I think it’s very important to educate the public about how we can use modern technology and science to improve the health and quality of life of our patients, and also to make them understand what we as scientists are actually doing. I do interviews and I give lectures at scientific meetings and also to the public. I also try to use electronic media like blogs where I can write more personally about what the problems are and how we can meet the challenges of developing a new kidney. I think it’s very important to make people understand what is actually going on in the labs of both clinicians and scientists.

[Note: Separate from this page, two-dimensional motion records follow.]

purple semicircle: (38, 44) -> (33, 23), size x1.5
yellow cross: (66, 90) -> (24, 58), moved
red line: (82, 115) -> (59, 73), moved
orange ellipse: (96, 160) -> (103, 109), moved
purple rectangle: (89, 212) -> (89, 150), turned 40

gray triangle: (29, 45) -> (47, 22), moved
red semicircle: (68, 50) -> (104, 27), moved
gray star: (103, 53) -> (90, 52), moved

What other whole organ engineering breakthroughs do you see occurring in the next 10 years?
In terms of tissue regeneration and replacement, we are urgently awaiting neural tissue – peripheral nerves – and replacement of disabled heart tissue. I think we are already doing quite a bit with liver regeneration – the liver is one of the easier targets for regeneration – and then it is bone and cartilage. We are already using engineered cartilage in patients and we are in the clinic with bone too. We are not there with the kidney, heart and neurology, but I think these are the breakthroughs that are most important.
Another area is wound healing: wound healing is a major medical problem and replacement with regenerated tissue soft tissue would be a major breakthrough.

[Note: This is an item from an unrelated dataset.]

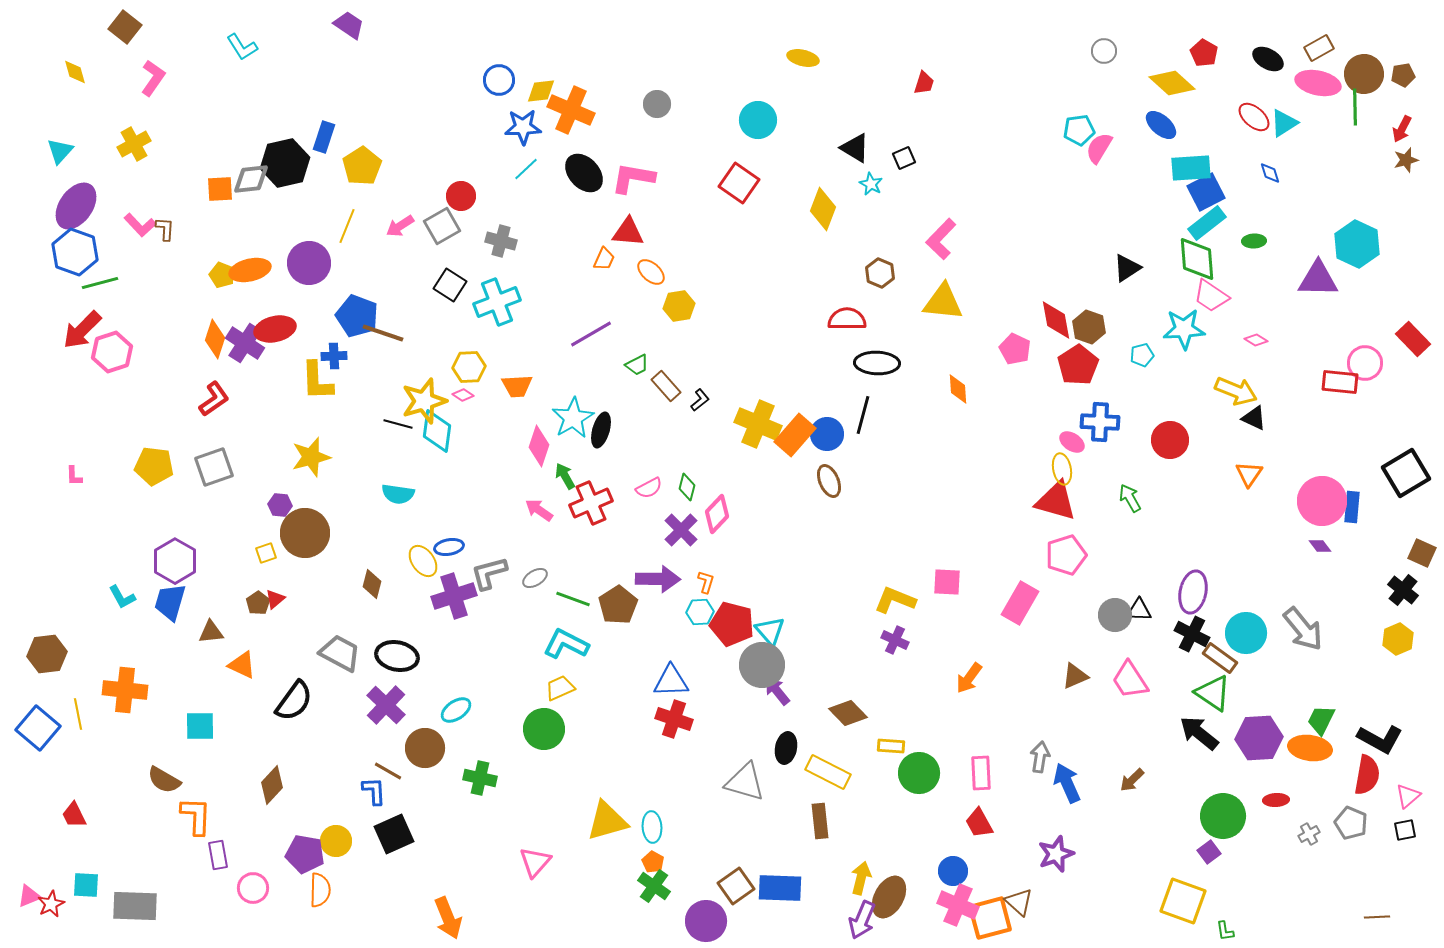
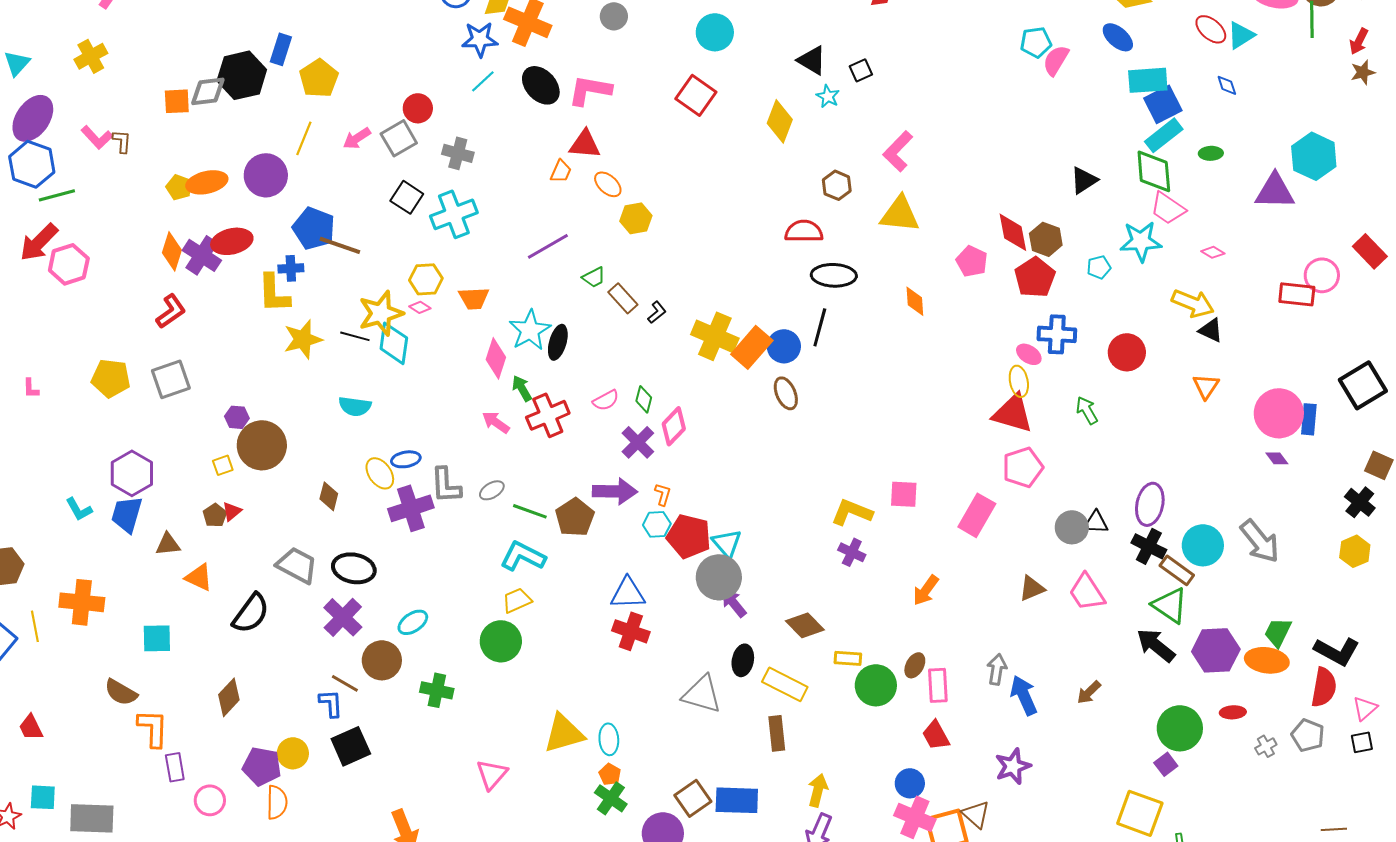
yellow star: (311, 457) -> (303, 339), moved
gray L-shape: (489, 573) -> (446, 485), turned -78
brown ellipse: (889, 897) -> (915, 665), moved, size x0.6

“We are already using engineered cartilage in patients and we are in the clinic with bone too. We are not there with the kidney, heart and neurology, but I think these are the breakthroughs that are most important.”
What further investigations do you have planned?
In addition to studying the mechanisms in fish and other animal models and making new models, we will use laser-based technologies to better understand differentiation of the various cell types. I’ve already talked about the induction of cell differentiation from stem cells. The challenge is now to understand how these cells interact with each other.
In the human kidney you have tubular structures next to vascular structures next to interstitial tissue, and this is what we have to understand – how the different departments communicate. At the MDI Biological Laboratory, we are setting up new laser-based technology that allows us to have these different compartments next to each other under natural conditions and to study the communication of the different cells with each other in order to help us understand how the kidney functions and how the cells function so that we can manipulate them to make renal tissue.
“In the human kidney you have tubular structures next to vascular structures next to interstitial tissue, and this is what we have to understand – how the different departments communicate.”
Do you have any final thoughts or comments that you’d like to add?
One of the most important issues is the education of young people in science. We need to get young people interested in the research we are doing. We have to educate them and spark their curiosity in these projects. One of the things we are doing at the MDI Biological Laboratory is building a training lab and bringing in international mentors to get young people interested in the laboratory’s scientific goals. I think education is the most important goal of them all.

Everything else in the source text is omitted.